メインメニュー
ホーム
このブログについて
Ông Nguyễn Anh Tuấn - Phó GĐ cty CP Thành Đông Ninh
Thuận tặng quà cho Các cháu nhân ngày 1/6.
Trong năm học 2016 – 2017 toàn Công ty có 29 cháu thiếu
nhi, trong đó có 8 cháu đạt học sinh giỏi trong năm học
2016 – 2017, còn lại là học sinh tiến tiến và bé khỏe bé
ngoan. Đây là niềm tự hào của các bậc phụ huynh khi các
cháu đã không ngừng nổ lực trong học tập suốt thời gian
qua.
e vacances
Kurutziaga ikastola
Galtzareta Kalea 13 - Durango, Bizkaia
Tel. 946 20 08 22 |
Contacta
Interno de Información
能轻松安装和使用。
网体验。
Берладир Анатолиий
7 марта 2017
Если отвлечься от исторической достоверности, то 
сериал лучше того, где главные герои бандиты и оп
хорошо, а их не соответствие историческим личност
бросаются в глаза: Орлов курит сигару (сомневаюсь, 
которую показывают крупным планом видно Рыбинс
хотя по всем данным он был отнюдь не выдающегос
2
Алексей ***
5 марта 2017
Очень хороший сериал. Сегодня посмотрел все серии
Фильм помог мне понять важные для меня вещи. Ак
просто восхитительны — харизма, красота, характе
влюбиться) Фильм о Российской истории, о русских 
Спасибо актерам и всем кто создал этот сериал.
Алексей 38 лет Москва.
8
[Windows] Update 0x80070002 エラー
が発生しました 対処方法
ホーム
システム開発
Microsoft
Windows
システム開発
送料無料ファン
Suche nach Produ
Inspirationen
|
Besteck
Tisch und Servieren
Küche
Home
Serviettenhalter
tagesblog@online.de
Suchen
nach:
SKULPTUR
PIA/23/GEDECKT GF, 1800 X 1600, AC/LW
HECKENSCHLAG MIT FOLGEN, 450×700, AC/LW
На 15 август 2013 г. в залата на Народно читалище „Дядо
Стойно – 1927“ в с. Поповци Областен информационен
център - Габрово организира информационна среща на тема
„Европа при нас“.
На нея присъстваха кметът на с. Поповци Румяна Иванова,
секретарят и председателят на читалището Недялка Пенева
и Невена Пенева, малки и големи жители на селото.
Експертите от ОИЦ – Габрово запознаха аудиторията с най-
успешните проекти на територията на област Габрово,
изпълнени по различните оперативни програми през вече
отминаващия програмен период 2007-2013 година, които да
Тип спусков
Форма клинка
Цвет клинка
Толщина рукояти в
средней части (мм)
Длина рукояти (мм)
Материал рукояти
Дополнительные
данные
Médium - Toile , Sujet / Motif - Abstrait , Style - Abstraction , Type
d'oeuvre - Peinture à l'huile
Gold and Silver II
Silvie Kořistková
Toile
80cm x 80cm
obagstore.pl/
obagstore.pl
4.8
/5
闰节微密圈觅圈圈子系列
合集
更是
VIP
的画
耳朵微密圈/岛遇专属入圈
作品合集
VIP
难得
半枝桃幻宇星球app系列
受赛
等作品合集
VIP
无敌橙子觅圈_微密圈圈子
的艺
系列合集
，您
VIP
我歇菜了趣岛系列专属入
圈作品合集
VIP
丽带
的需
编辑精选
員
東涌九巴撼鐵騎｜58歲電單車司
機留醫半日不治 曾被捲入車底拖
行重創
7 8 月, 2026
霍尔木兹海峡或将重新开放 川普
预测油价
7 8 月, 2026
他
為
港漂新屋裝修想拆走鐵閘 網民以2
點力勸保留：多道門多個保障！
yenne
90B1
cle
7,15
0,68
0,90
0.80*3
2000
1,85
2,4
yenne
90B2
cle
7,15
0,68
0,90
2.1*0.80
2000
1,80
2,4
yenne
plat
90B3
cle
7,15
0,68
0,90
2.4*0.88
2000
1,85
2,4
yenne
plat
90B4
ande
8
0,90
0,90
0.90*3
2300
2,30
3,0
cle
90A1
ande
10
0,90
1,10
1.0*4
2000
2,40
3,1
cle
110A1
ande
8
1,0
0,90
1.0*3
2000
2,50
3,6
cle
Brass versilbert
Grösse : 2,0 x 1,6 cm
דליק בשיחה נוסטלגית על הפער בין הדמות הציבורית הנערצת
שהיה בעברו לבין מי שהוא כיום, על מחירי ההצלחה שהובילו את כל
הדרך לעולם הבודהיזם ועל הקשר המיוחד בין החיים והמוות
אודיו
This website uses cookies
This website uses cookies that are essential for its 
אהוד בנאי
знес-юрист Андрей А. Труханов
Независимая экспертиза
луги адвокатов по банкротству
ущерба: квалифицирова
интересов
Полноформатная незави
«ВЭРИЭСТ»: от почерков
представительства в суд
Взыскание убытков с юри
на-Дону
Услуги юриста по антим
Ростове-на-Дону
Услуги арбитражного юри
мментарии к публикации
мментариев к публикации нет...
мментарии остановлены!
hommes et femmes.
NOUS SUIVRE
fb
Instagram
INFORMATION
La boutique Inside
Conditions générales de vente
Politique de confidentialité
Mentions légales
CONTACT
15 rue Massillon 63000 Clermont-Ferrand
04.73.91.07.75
* * * * *
**How to complete this task**: Give an exact copy of every line from the one holding "INFORMATION" through the end of the records, both included, and no other lines.

**Finished task**:
INFORMATION
La boutique Inside
Conditions générales de vente
Politique de confidentialité
Mentions légales
CONTACT
15 rue Massillon 63000 Clermont-Ferrand
04.73.91.07.75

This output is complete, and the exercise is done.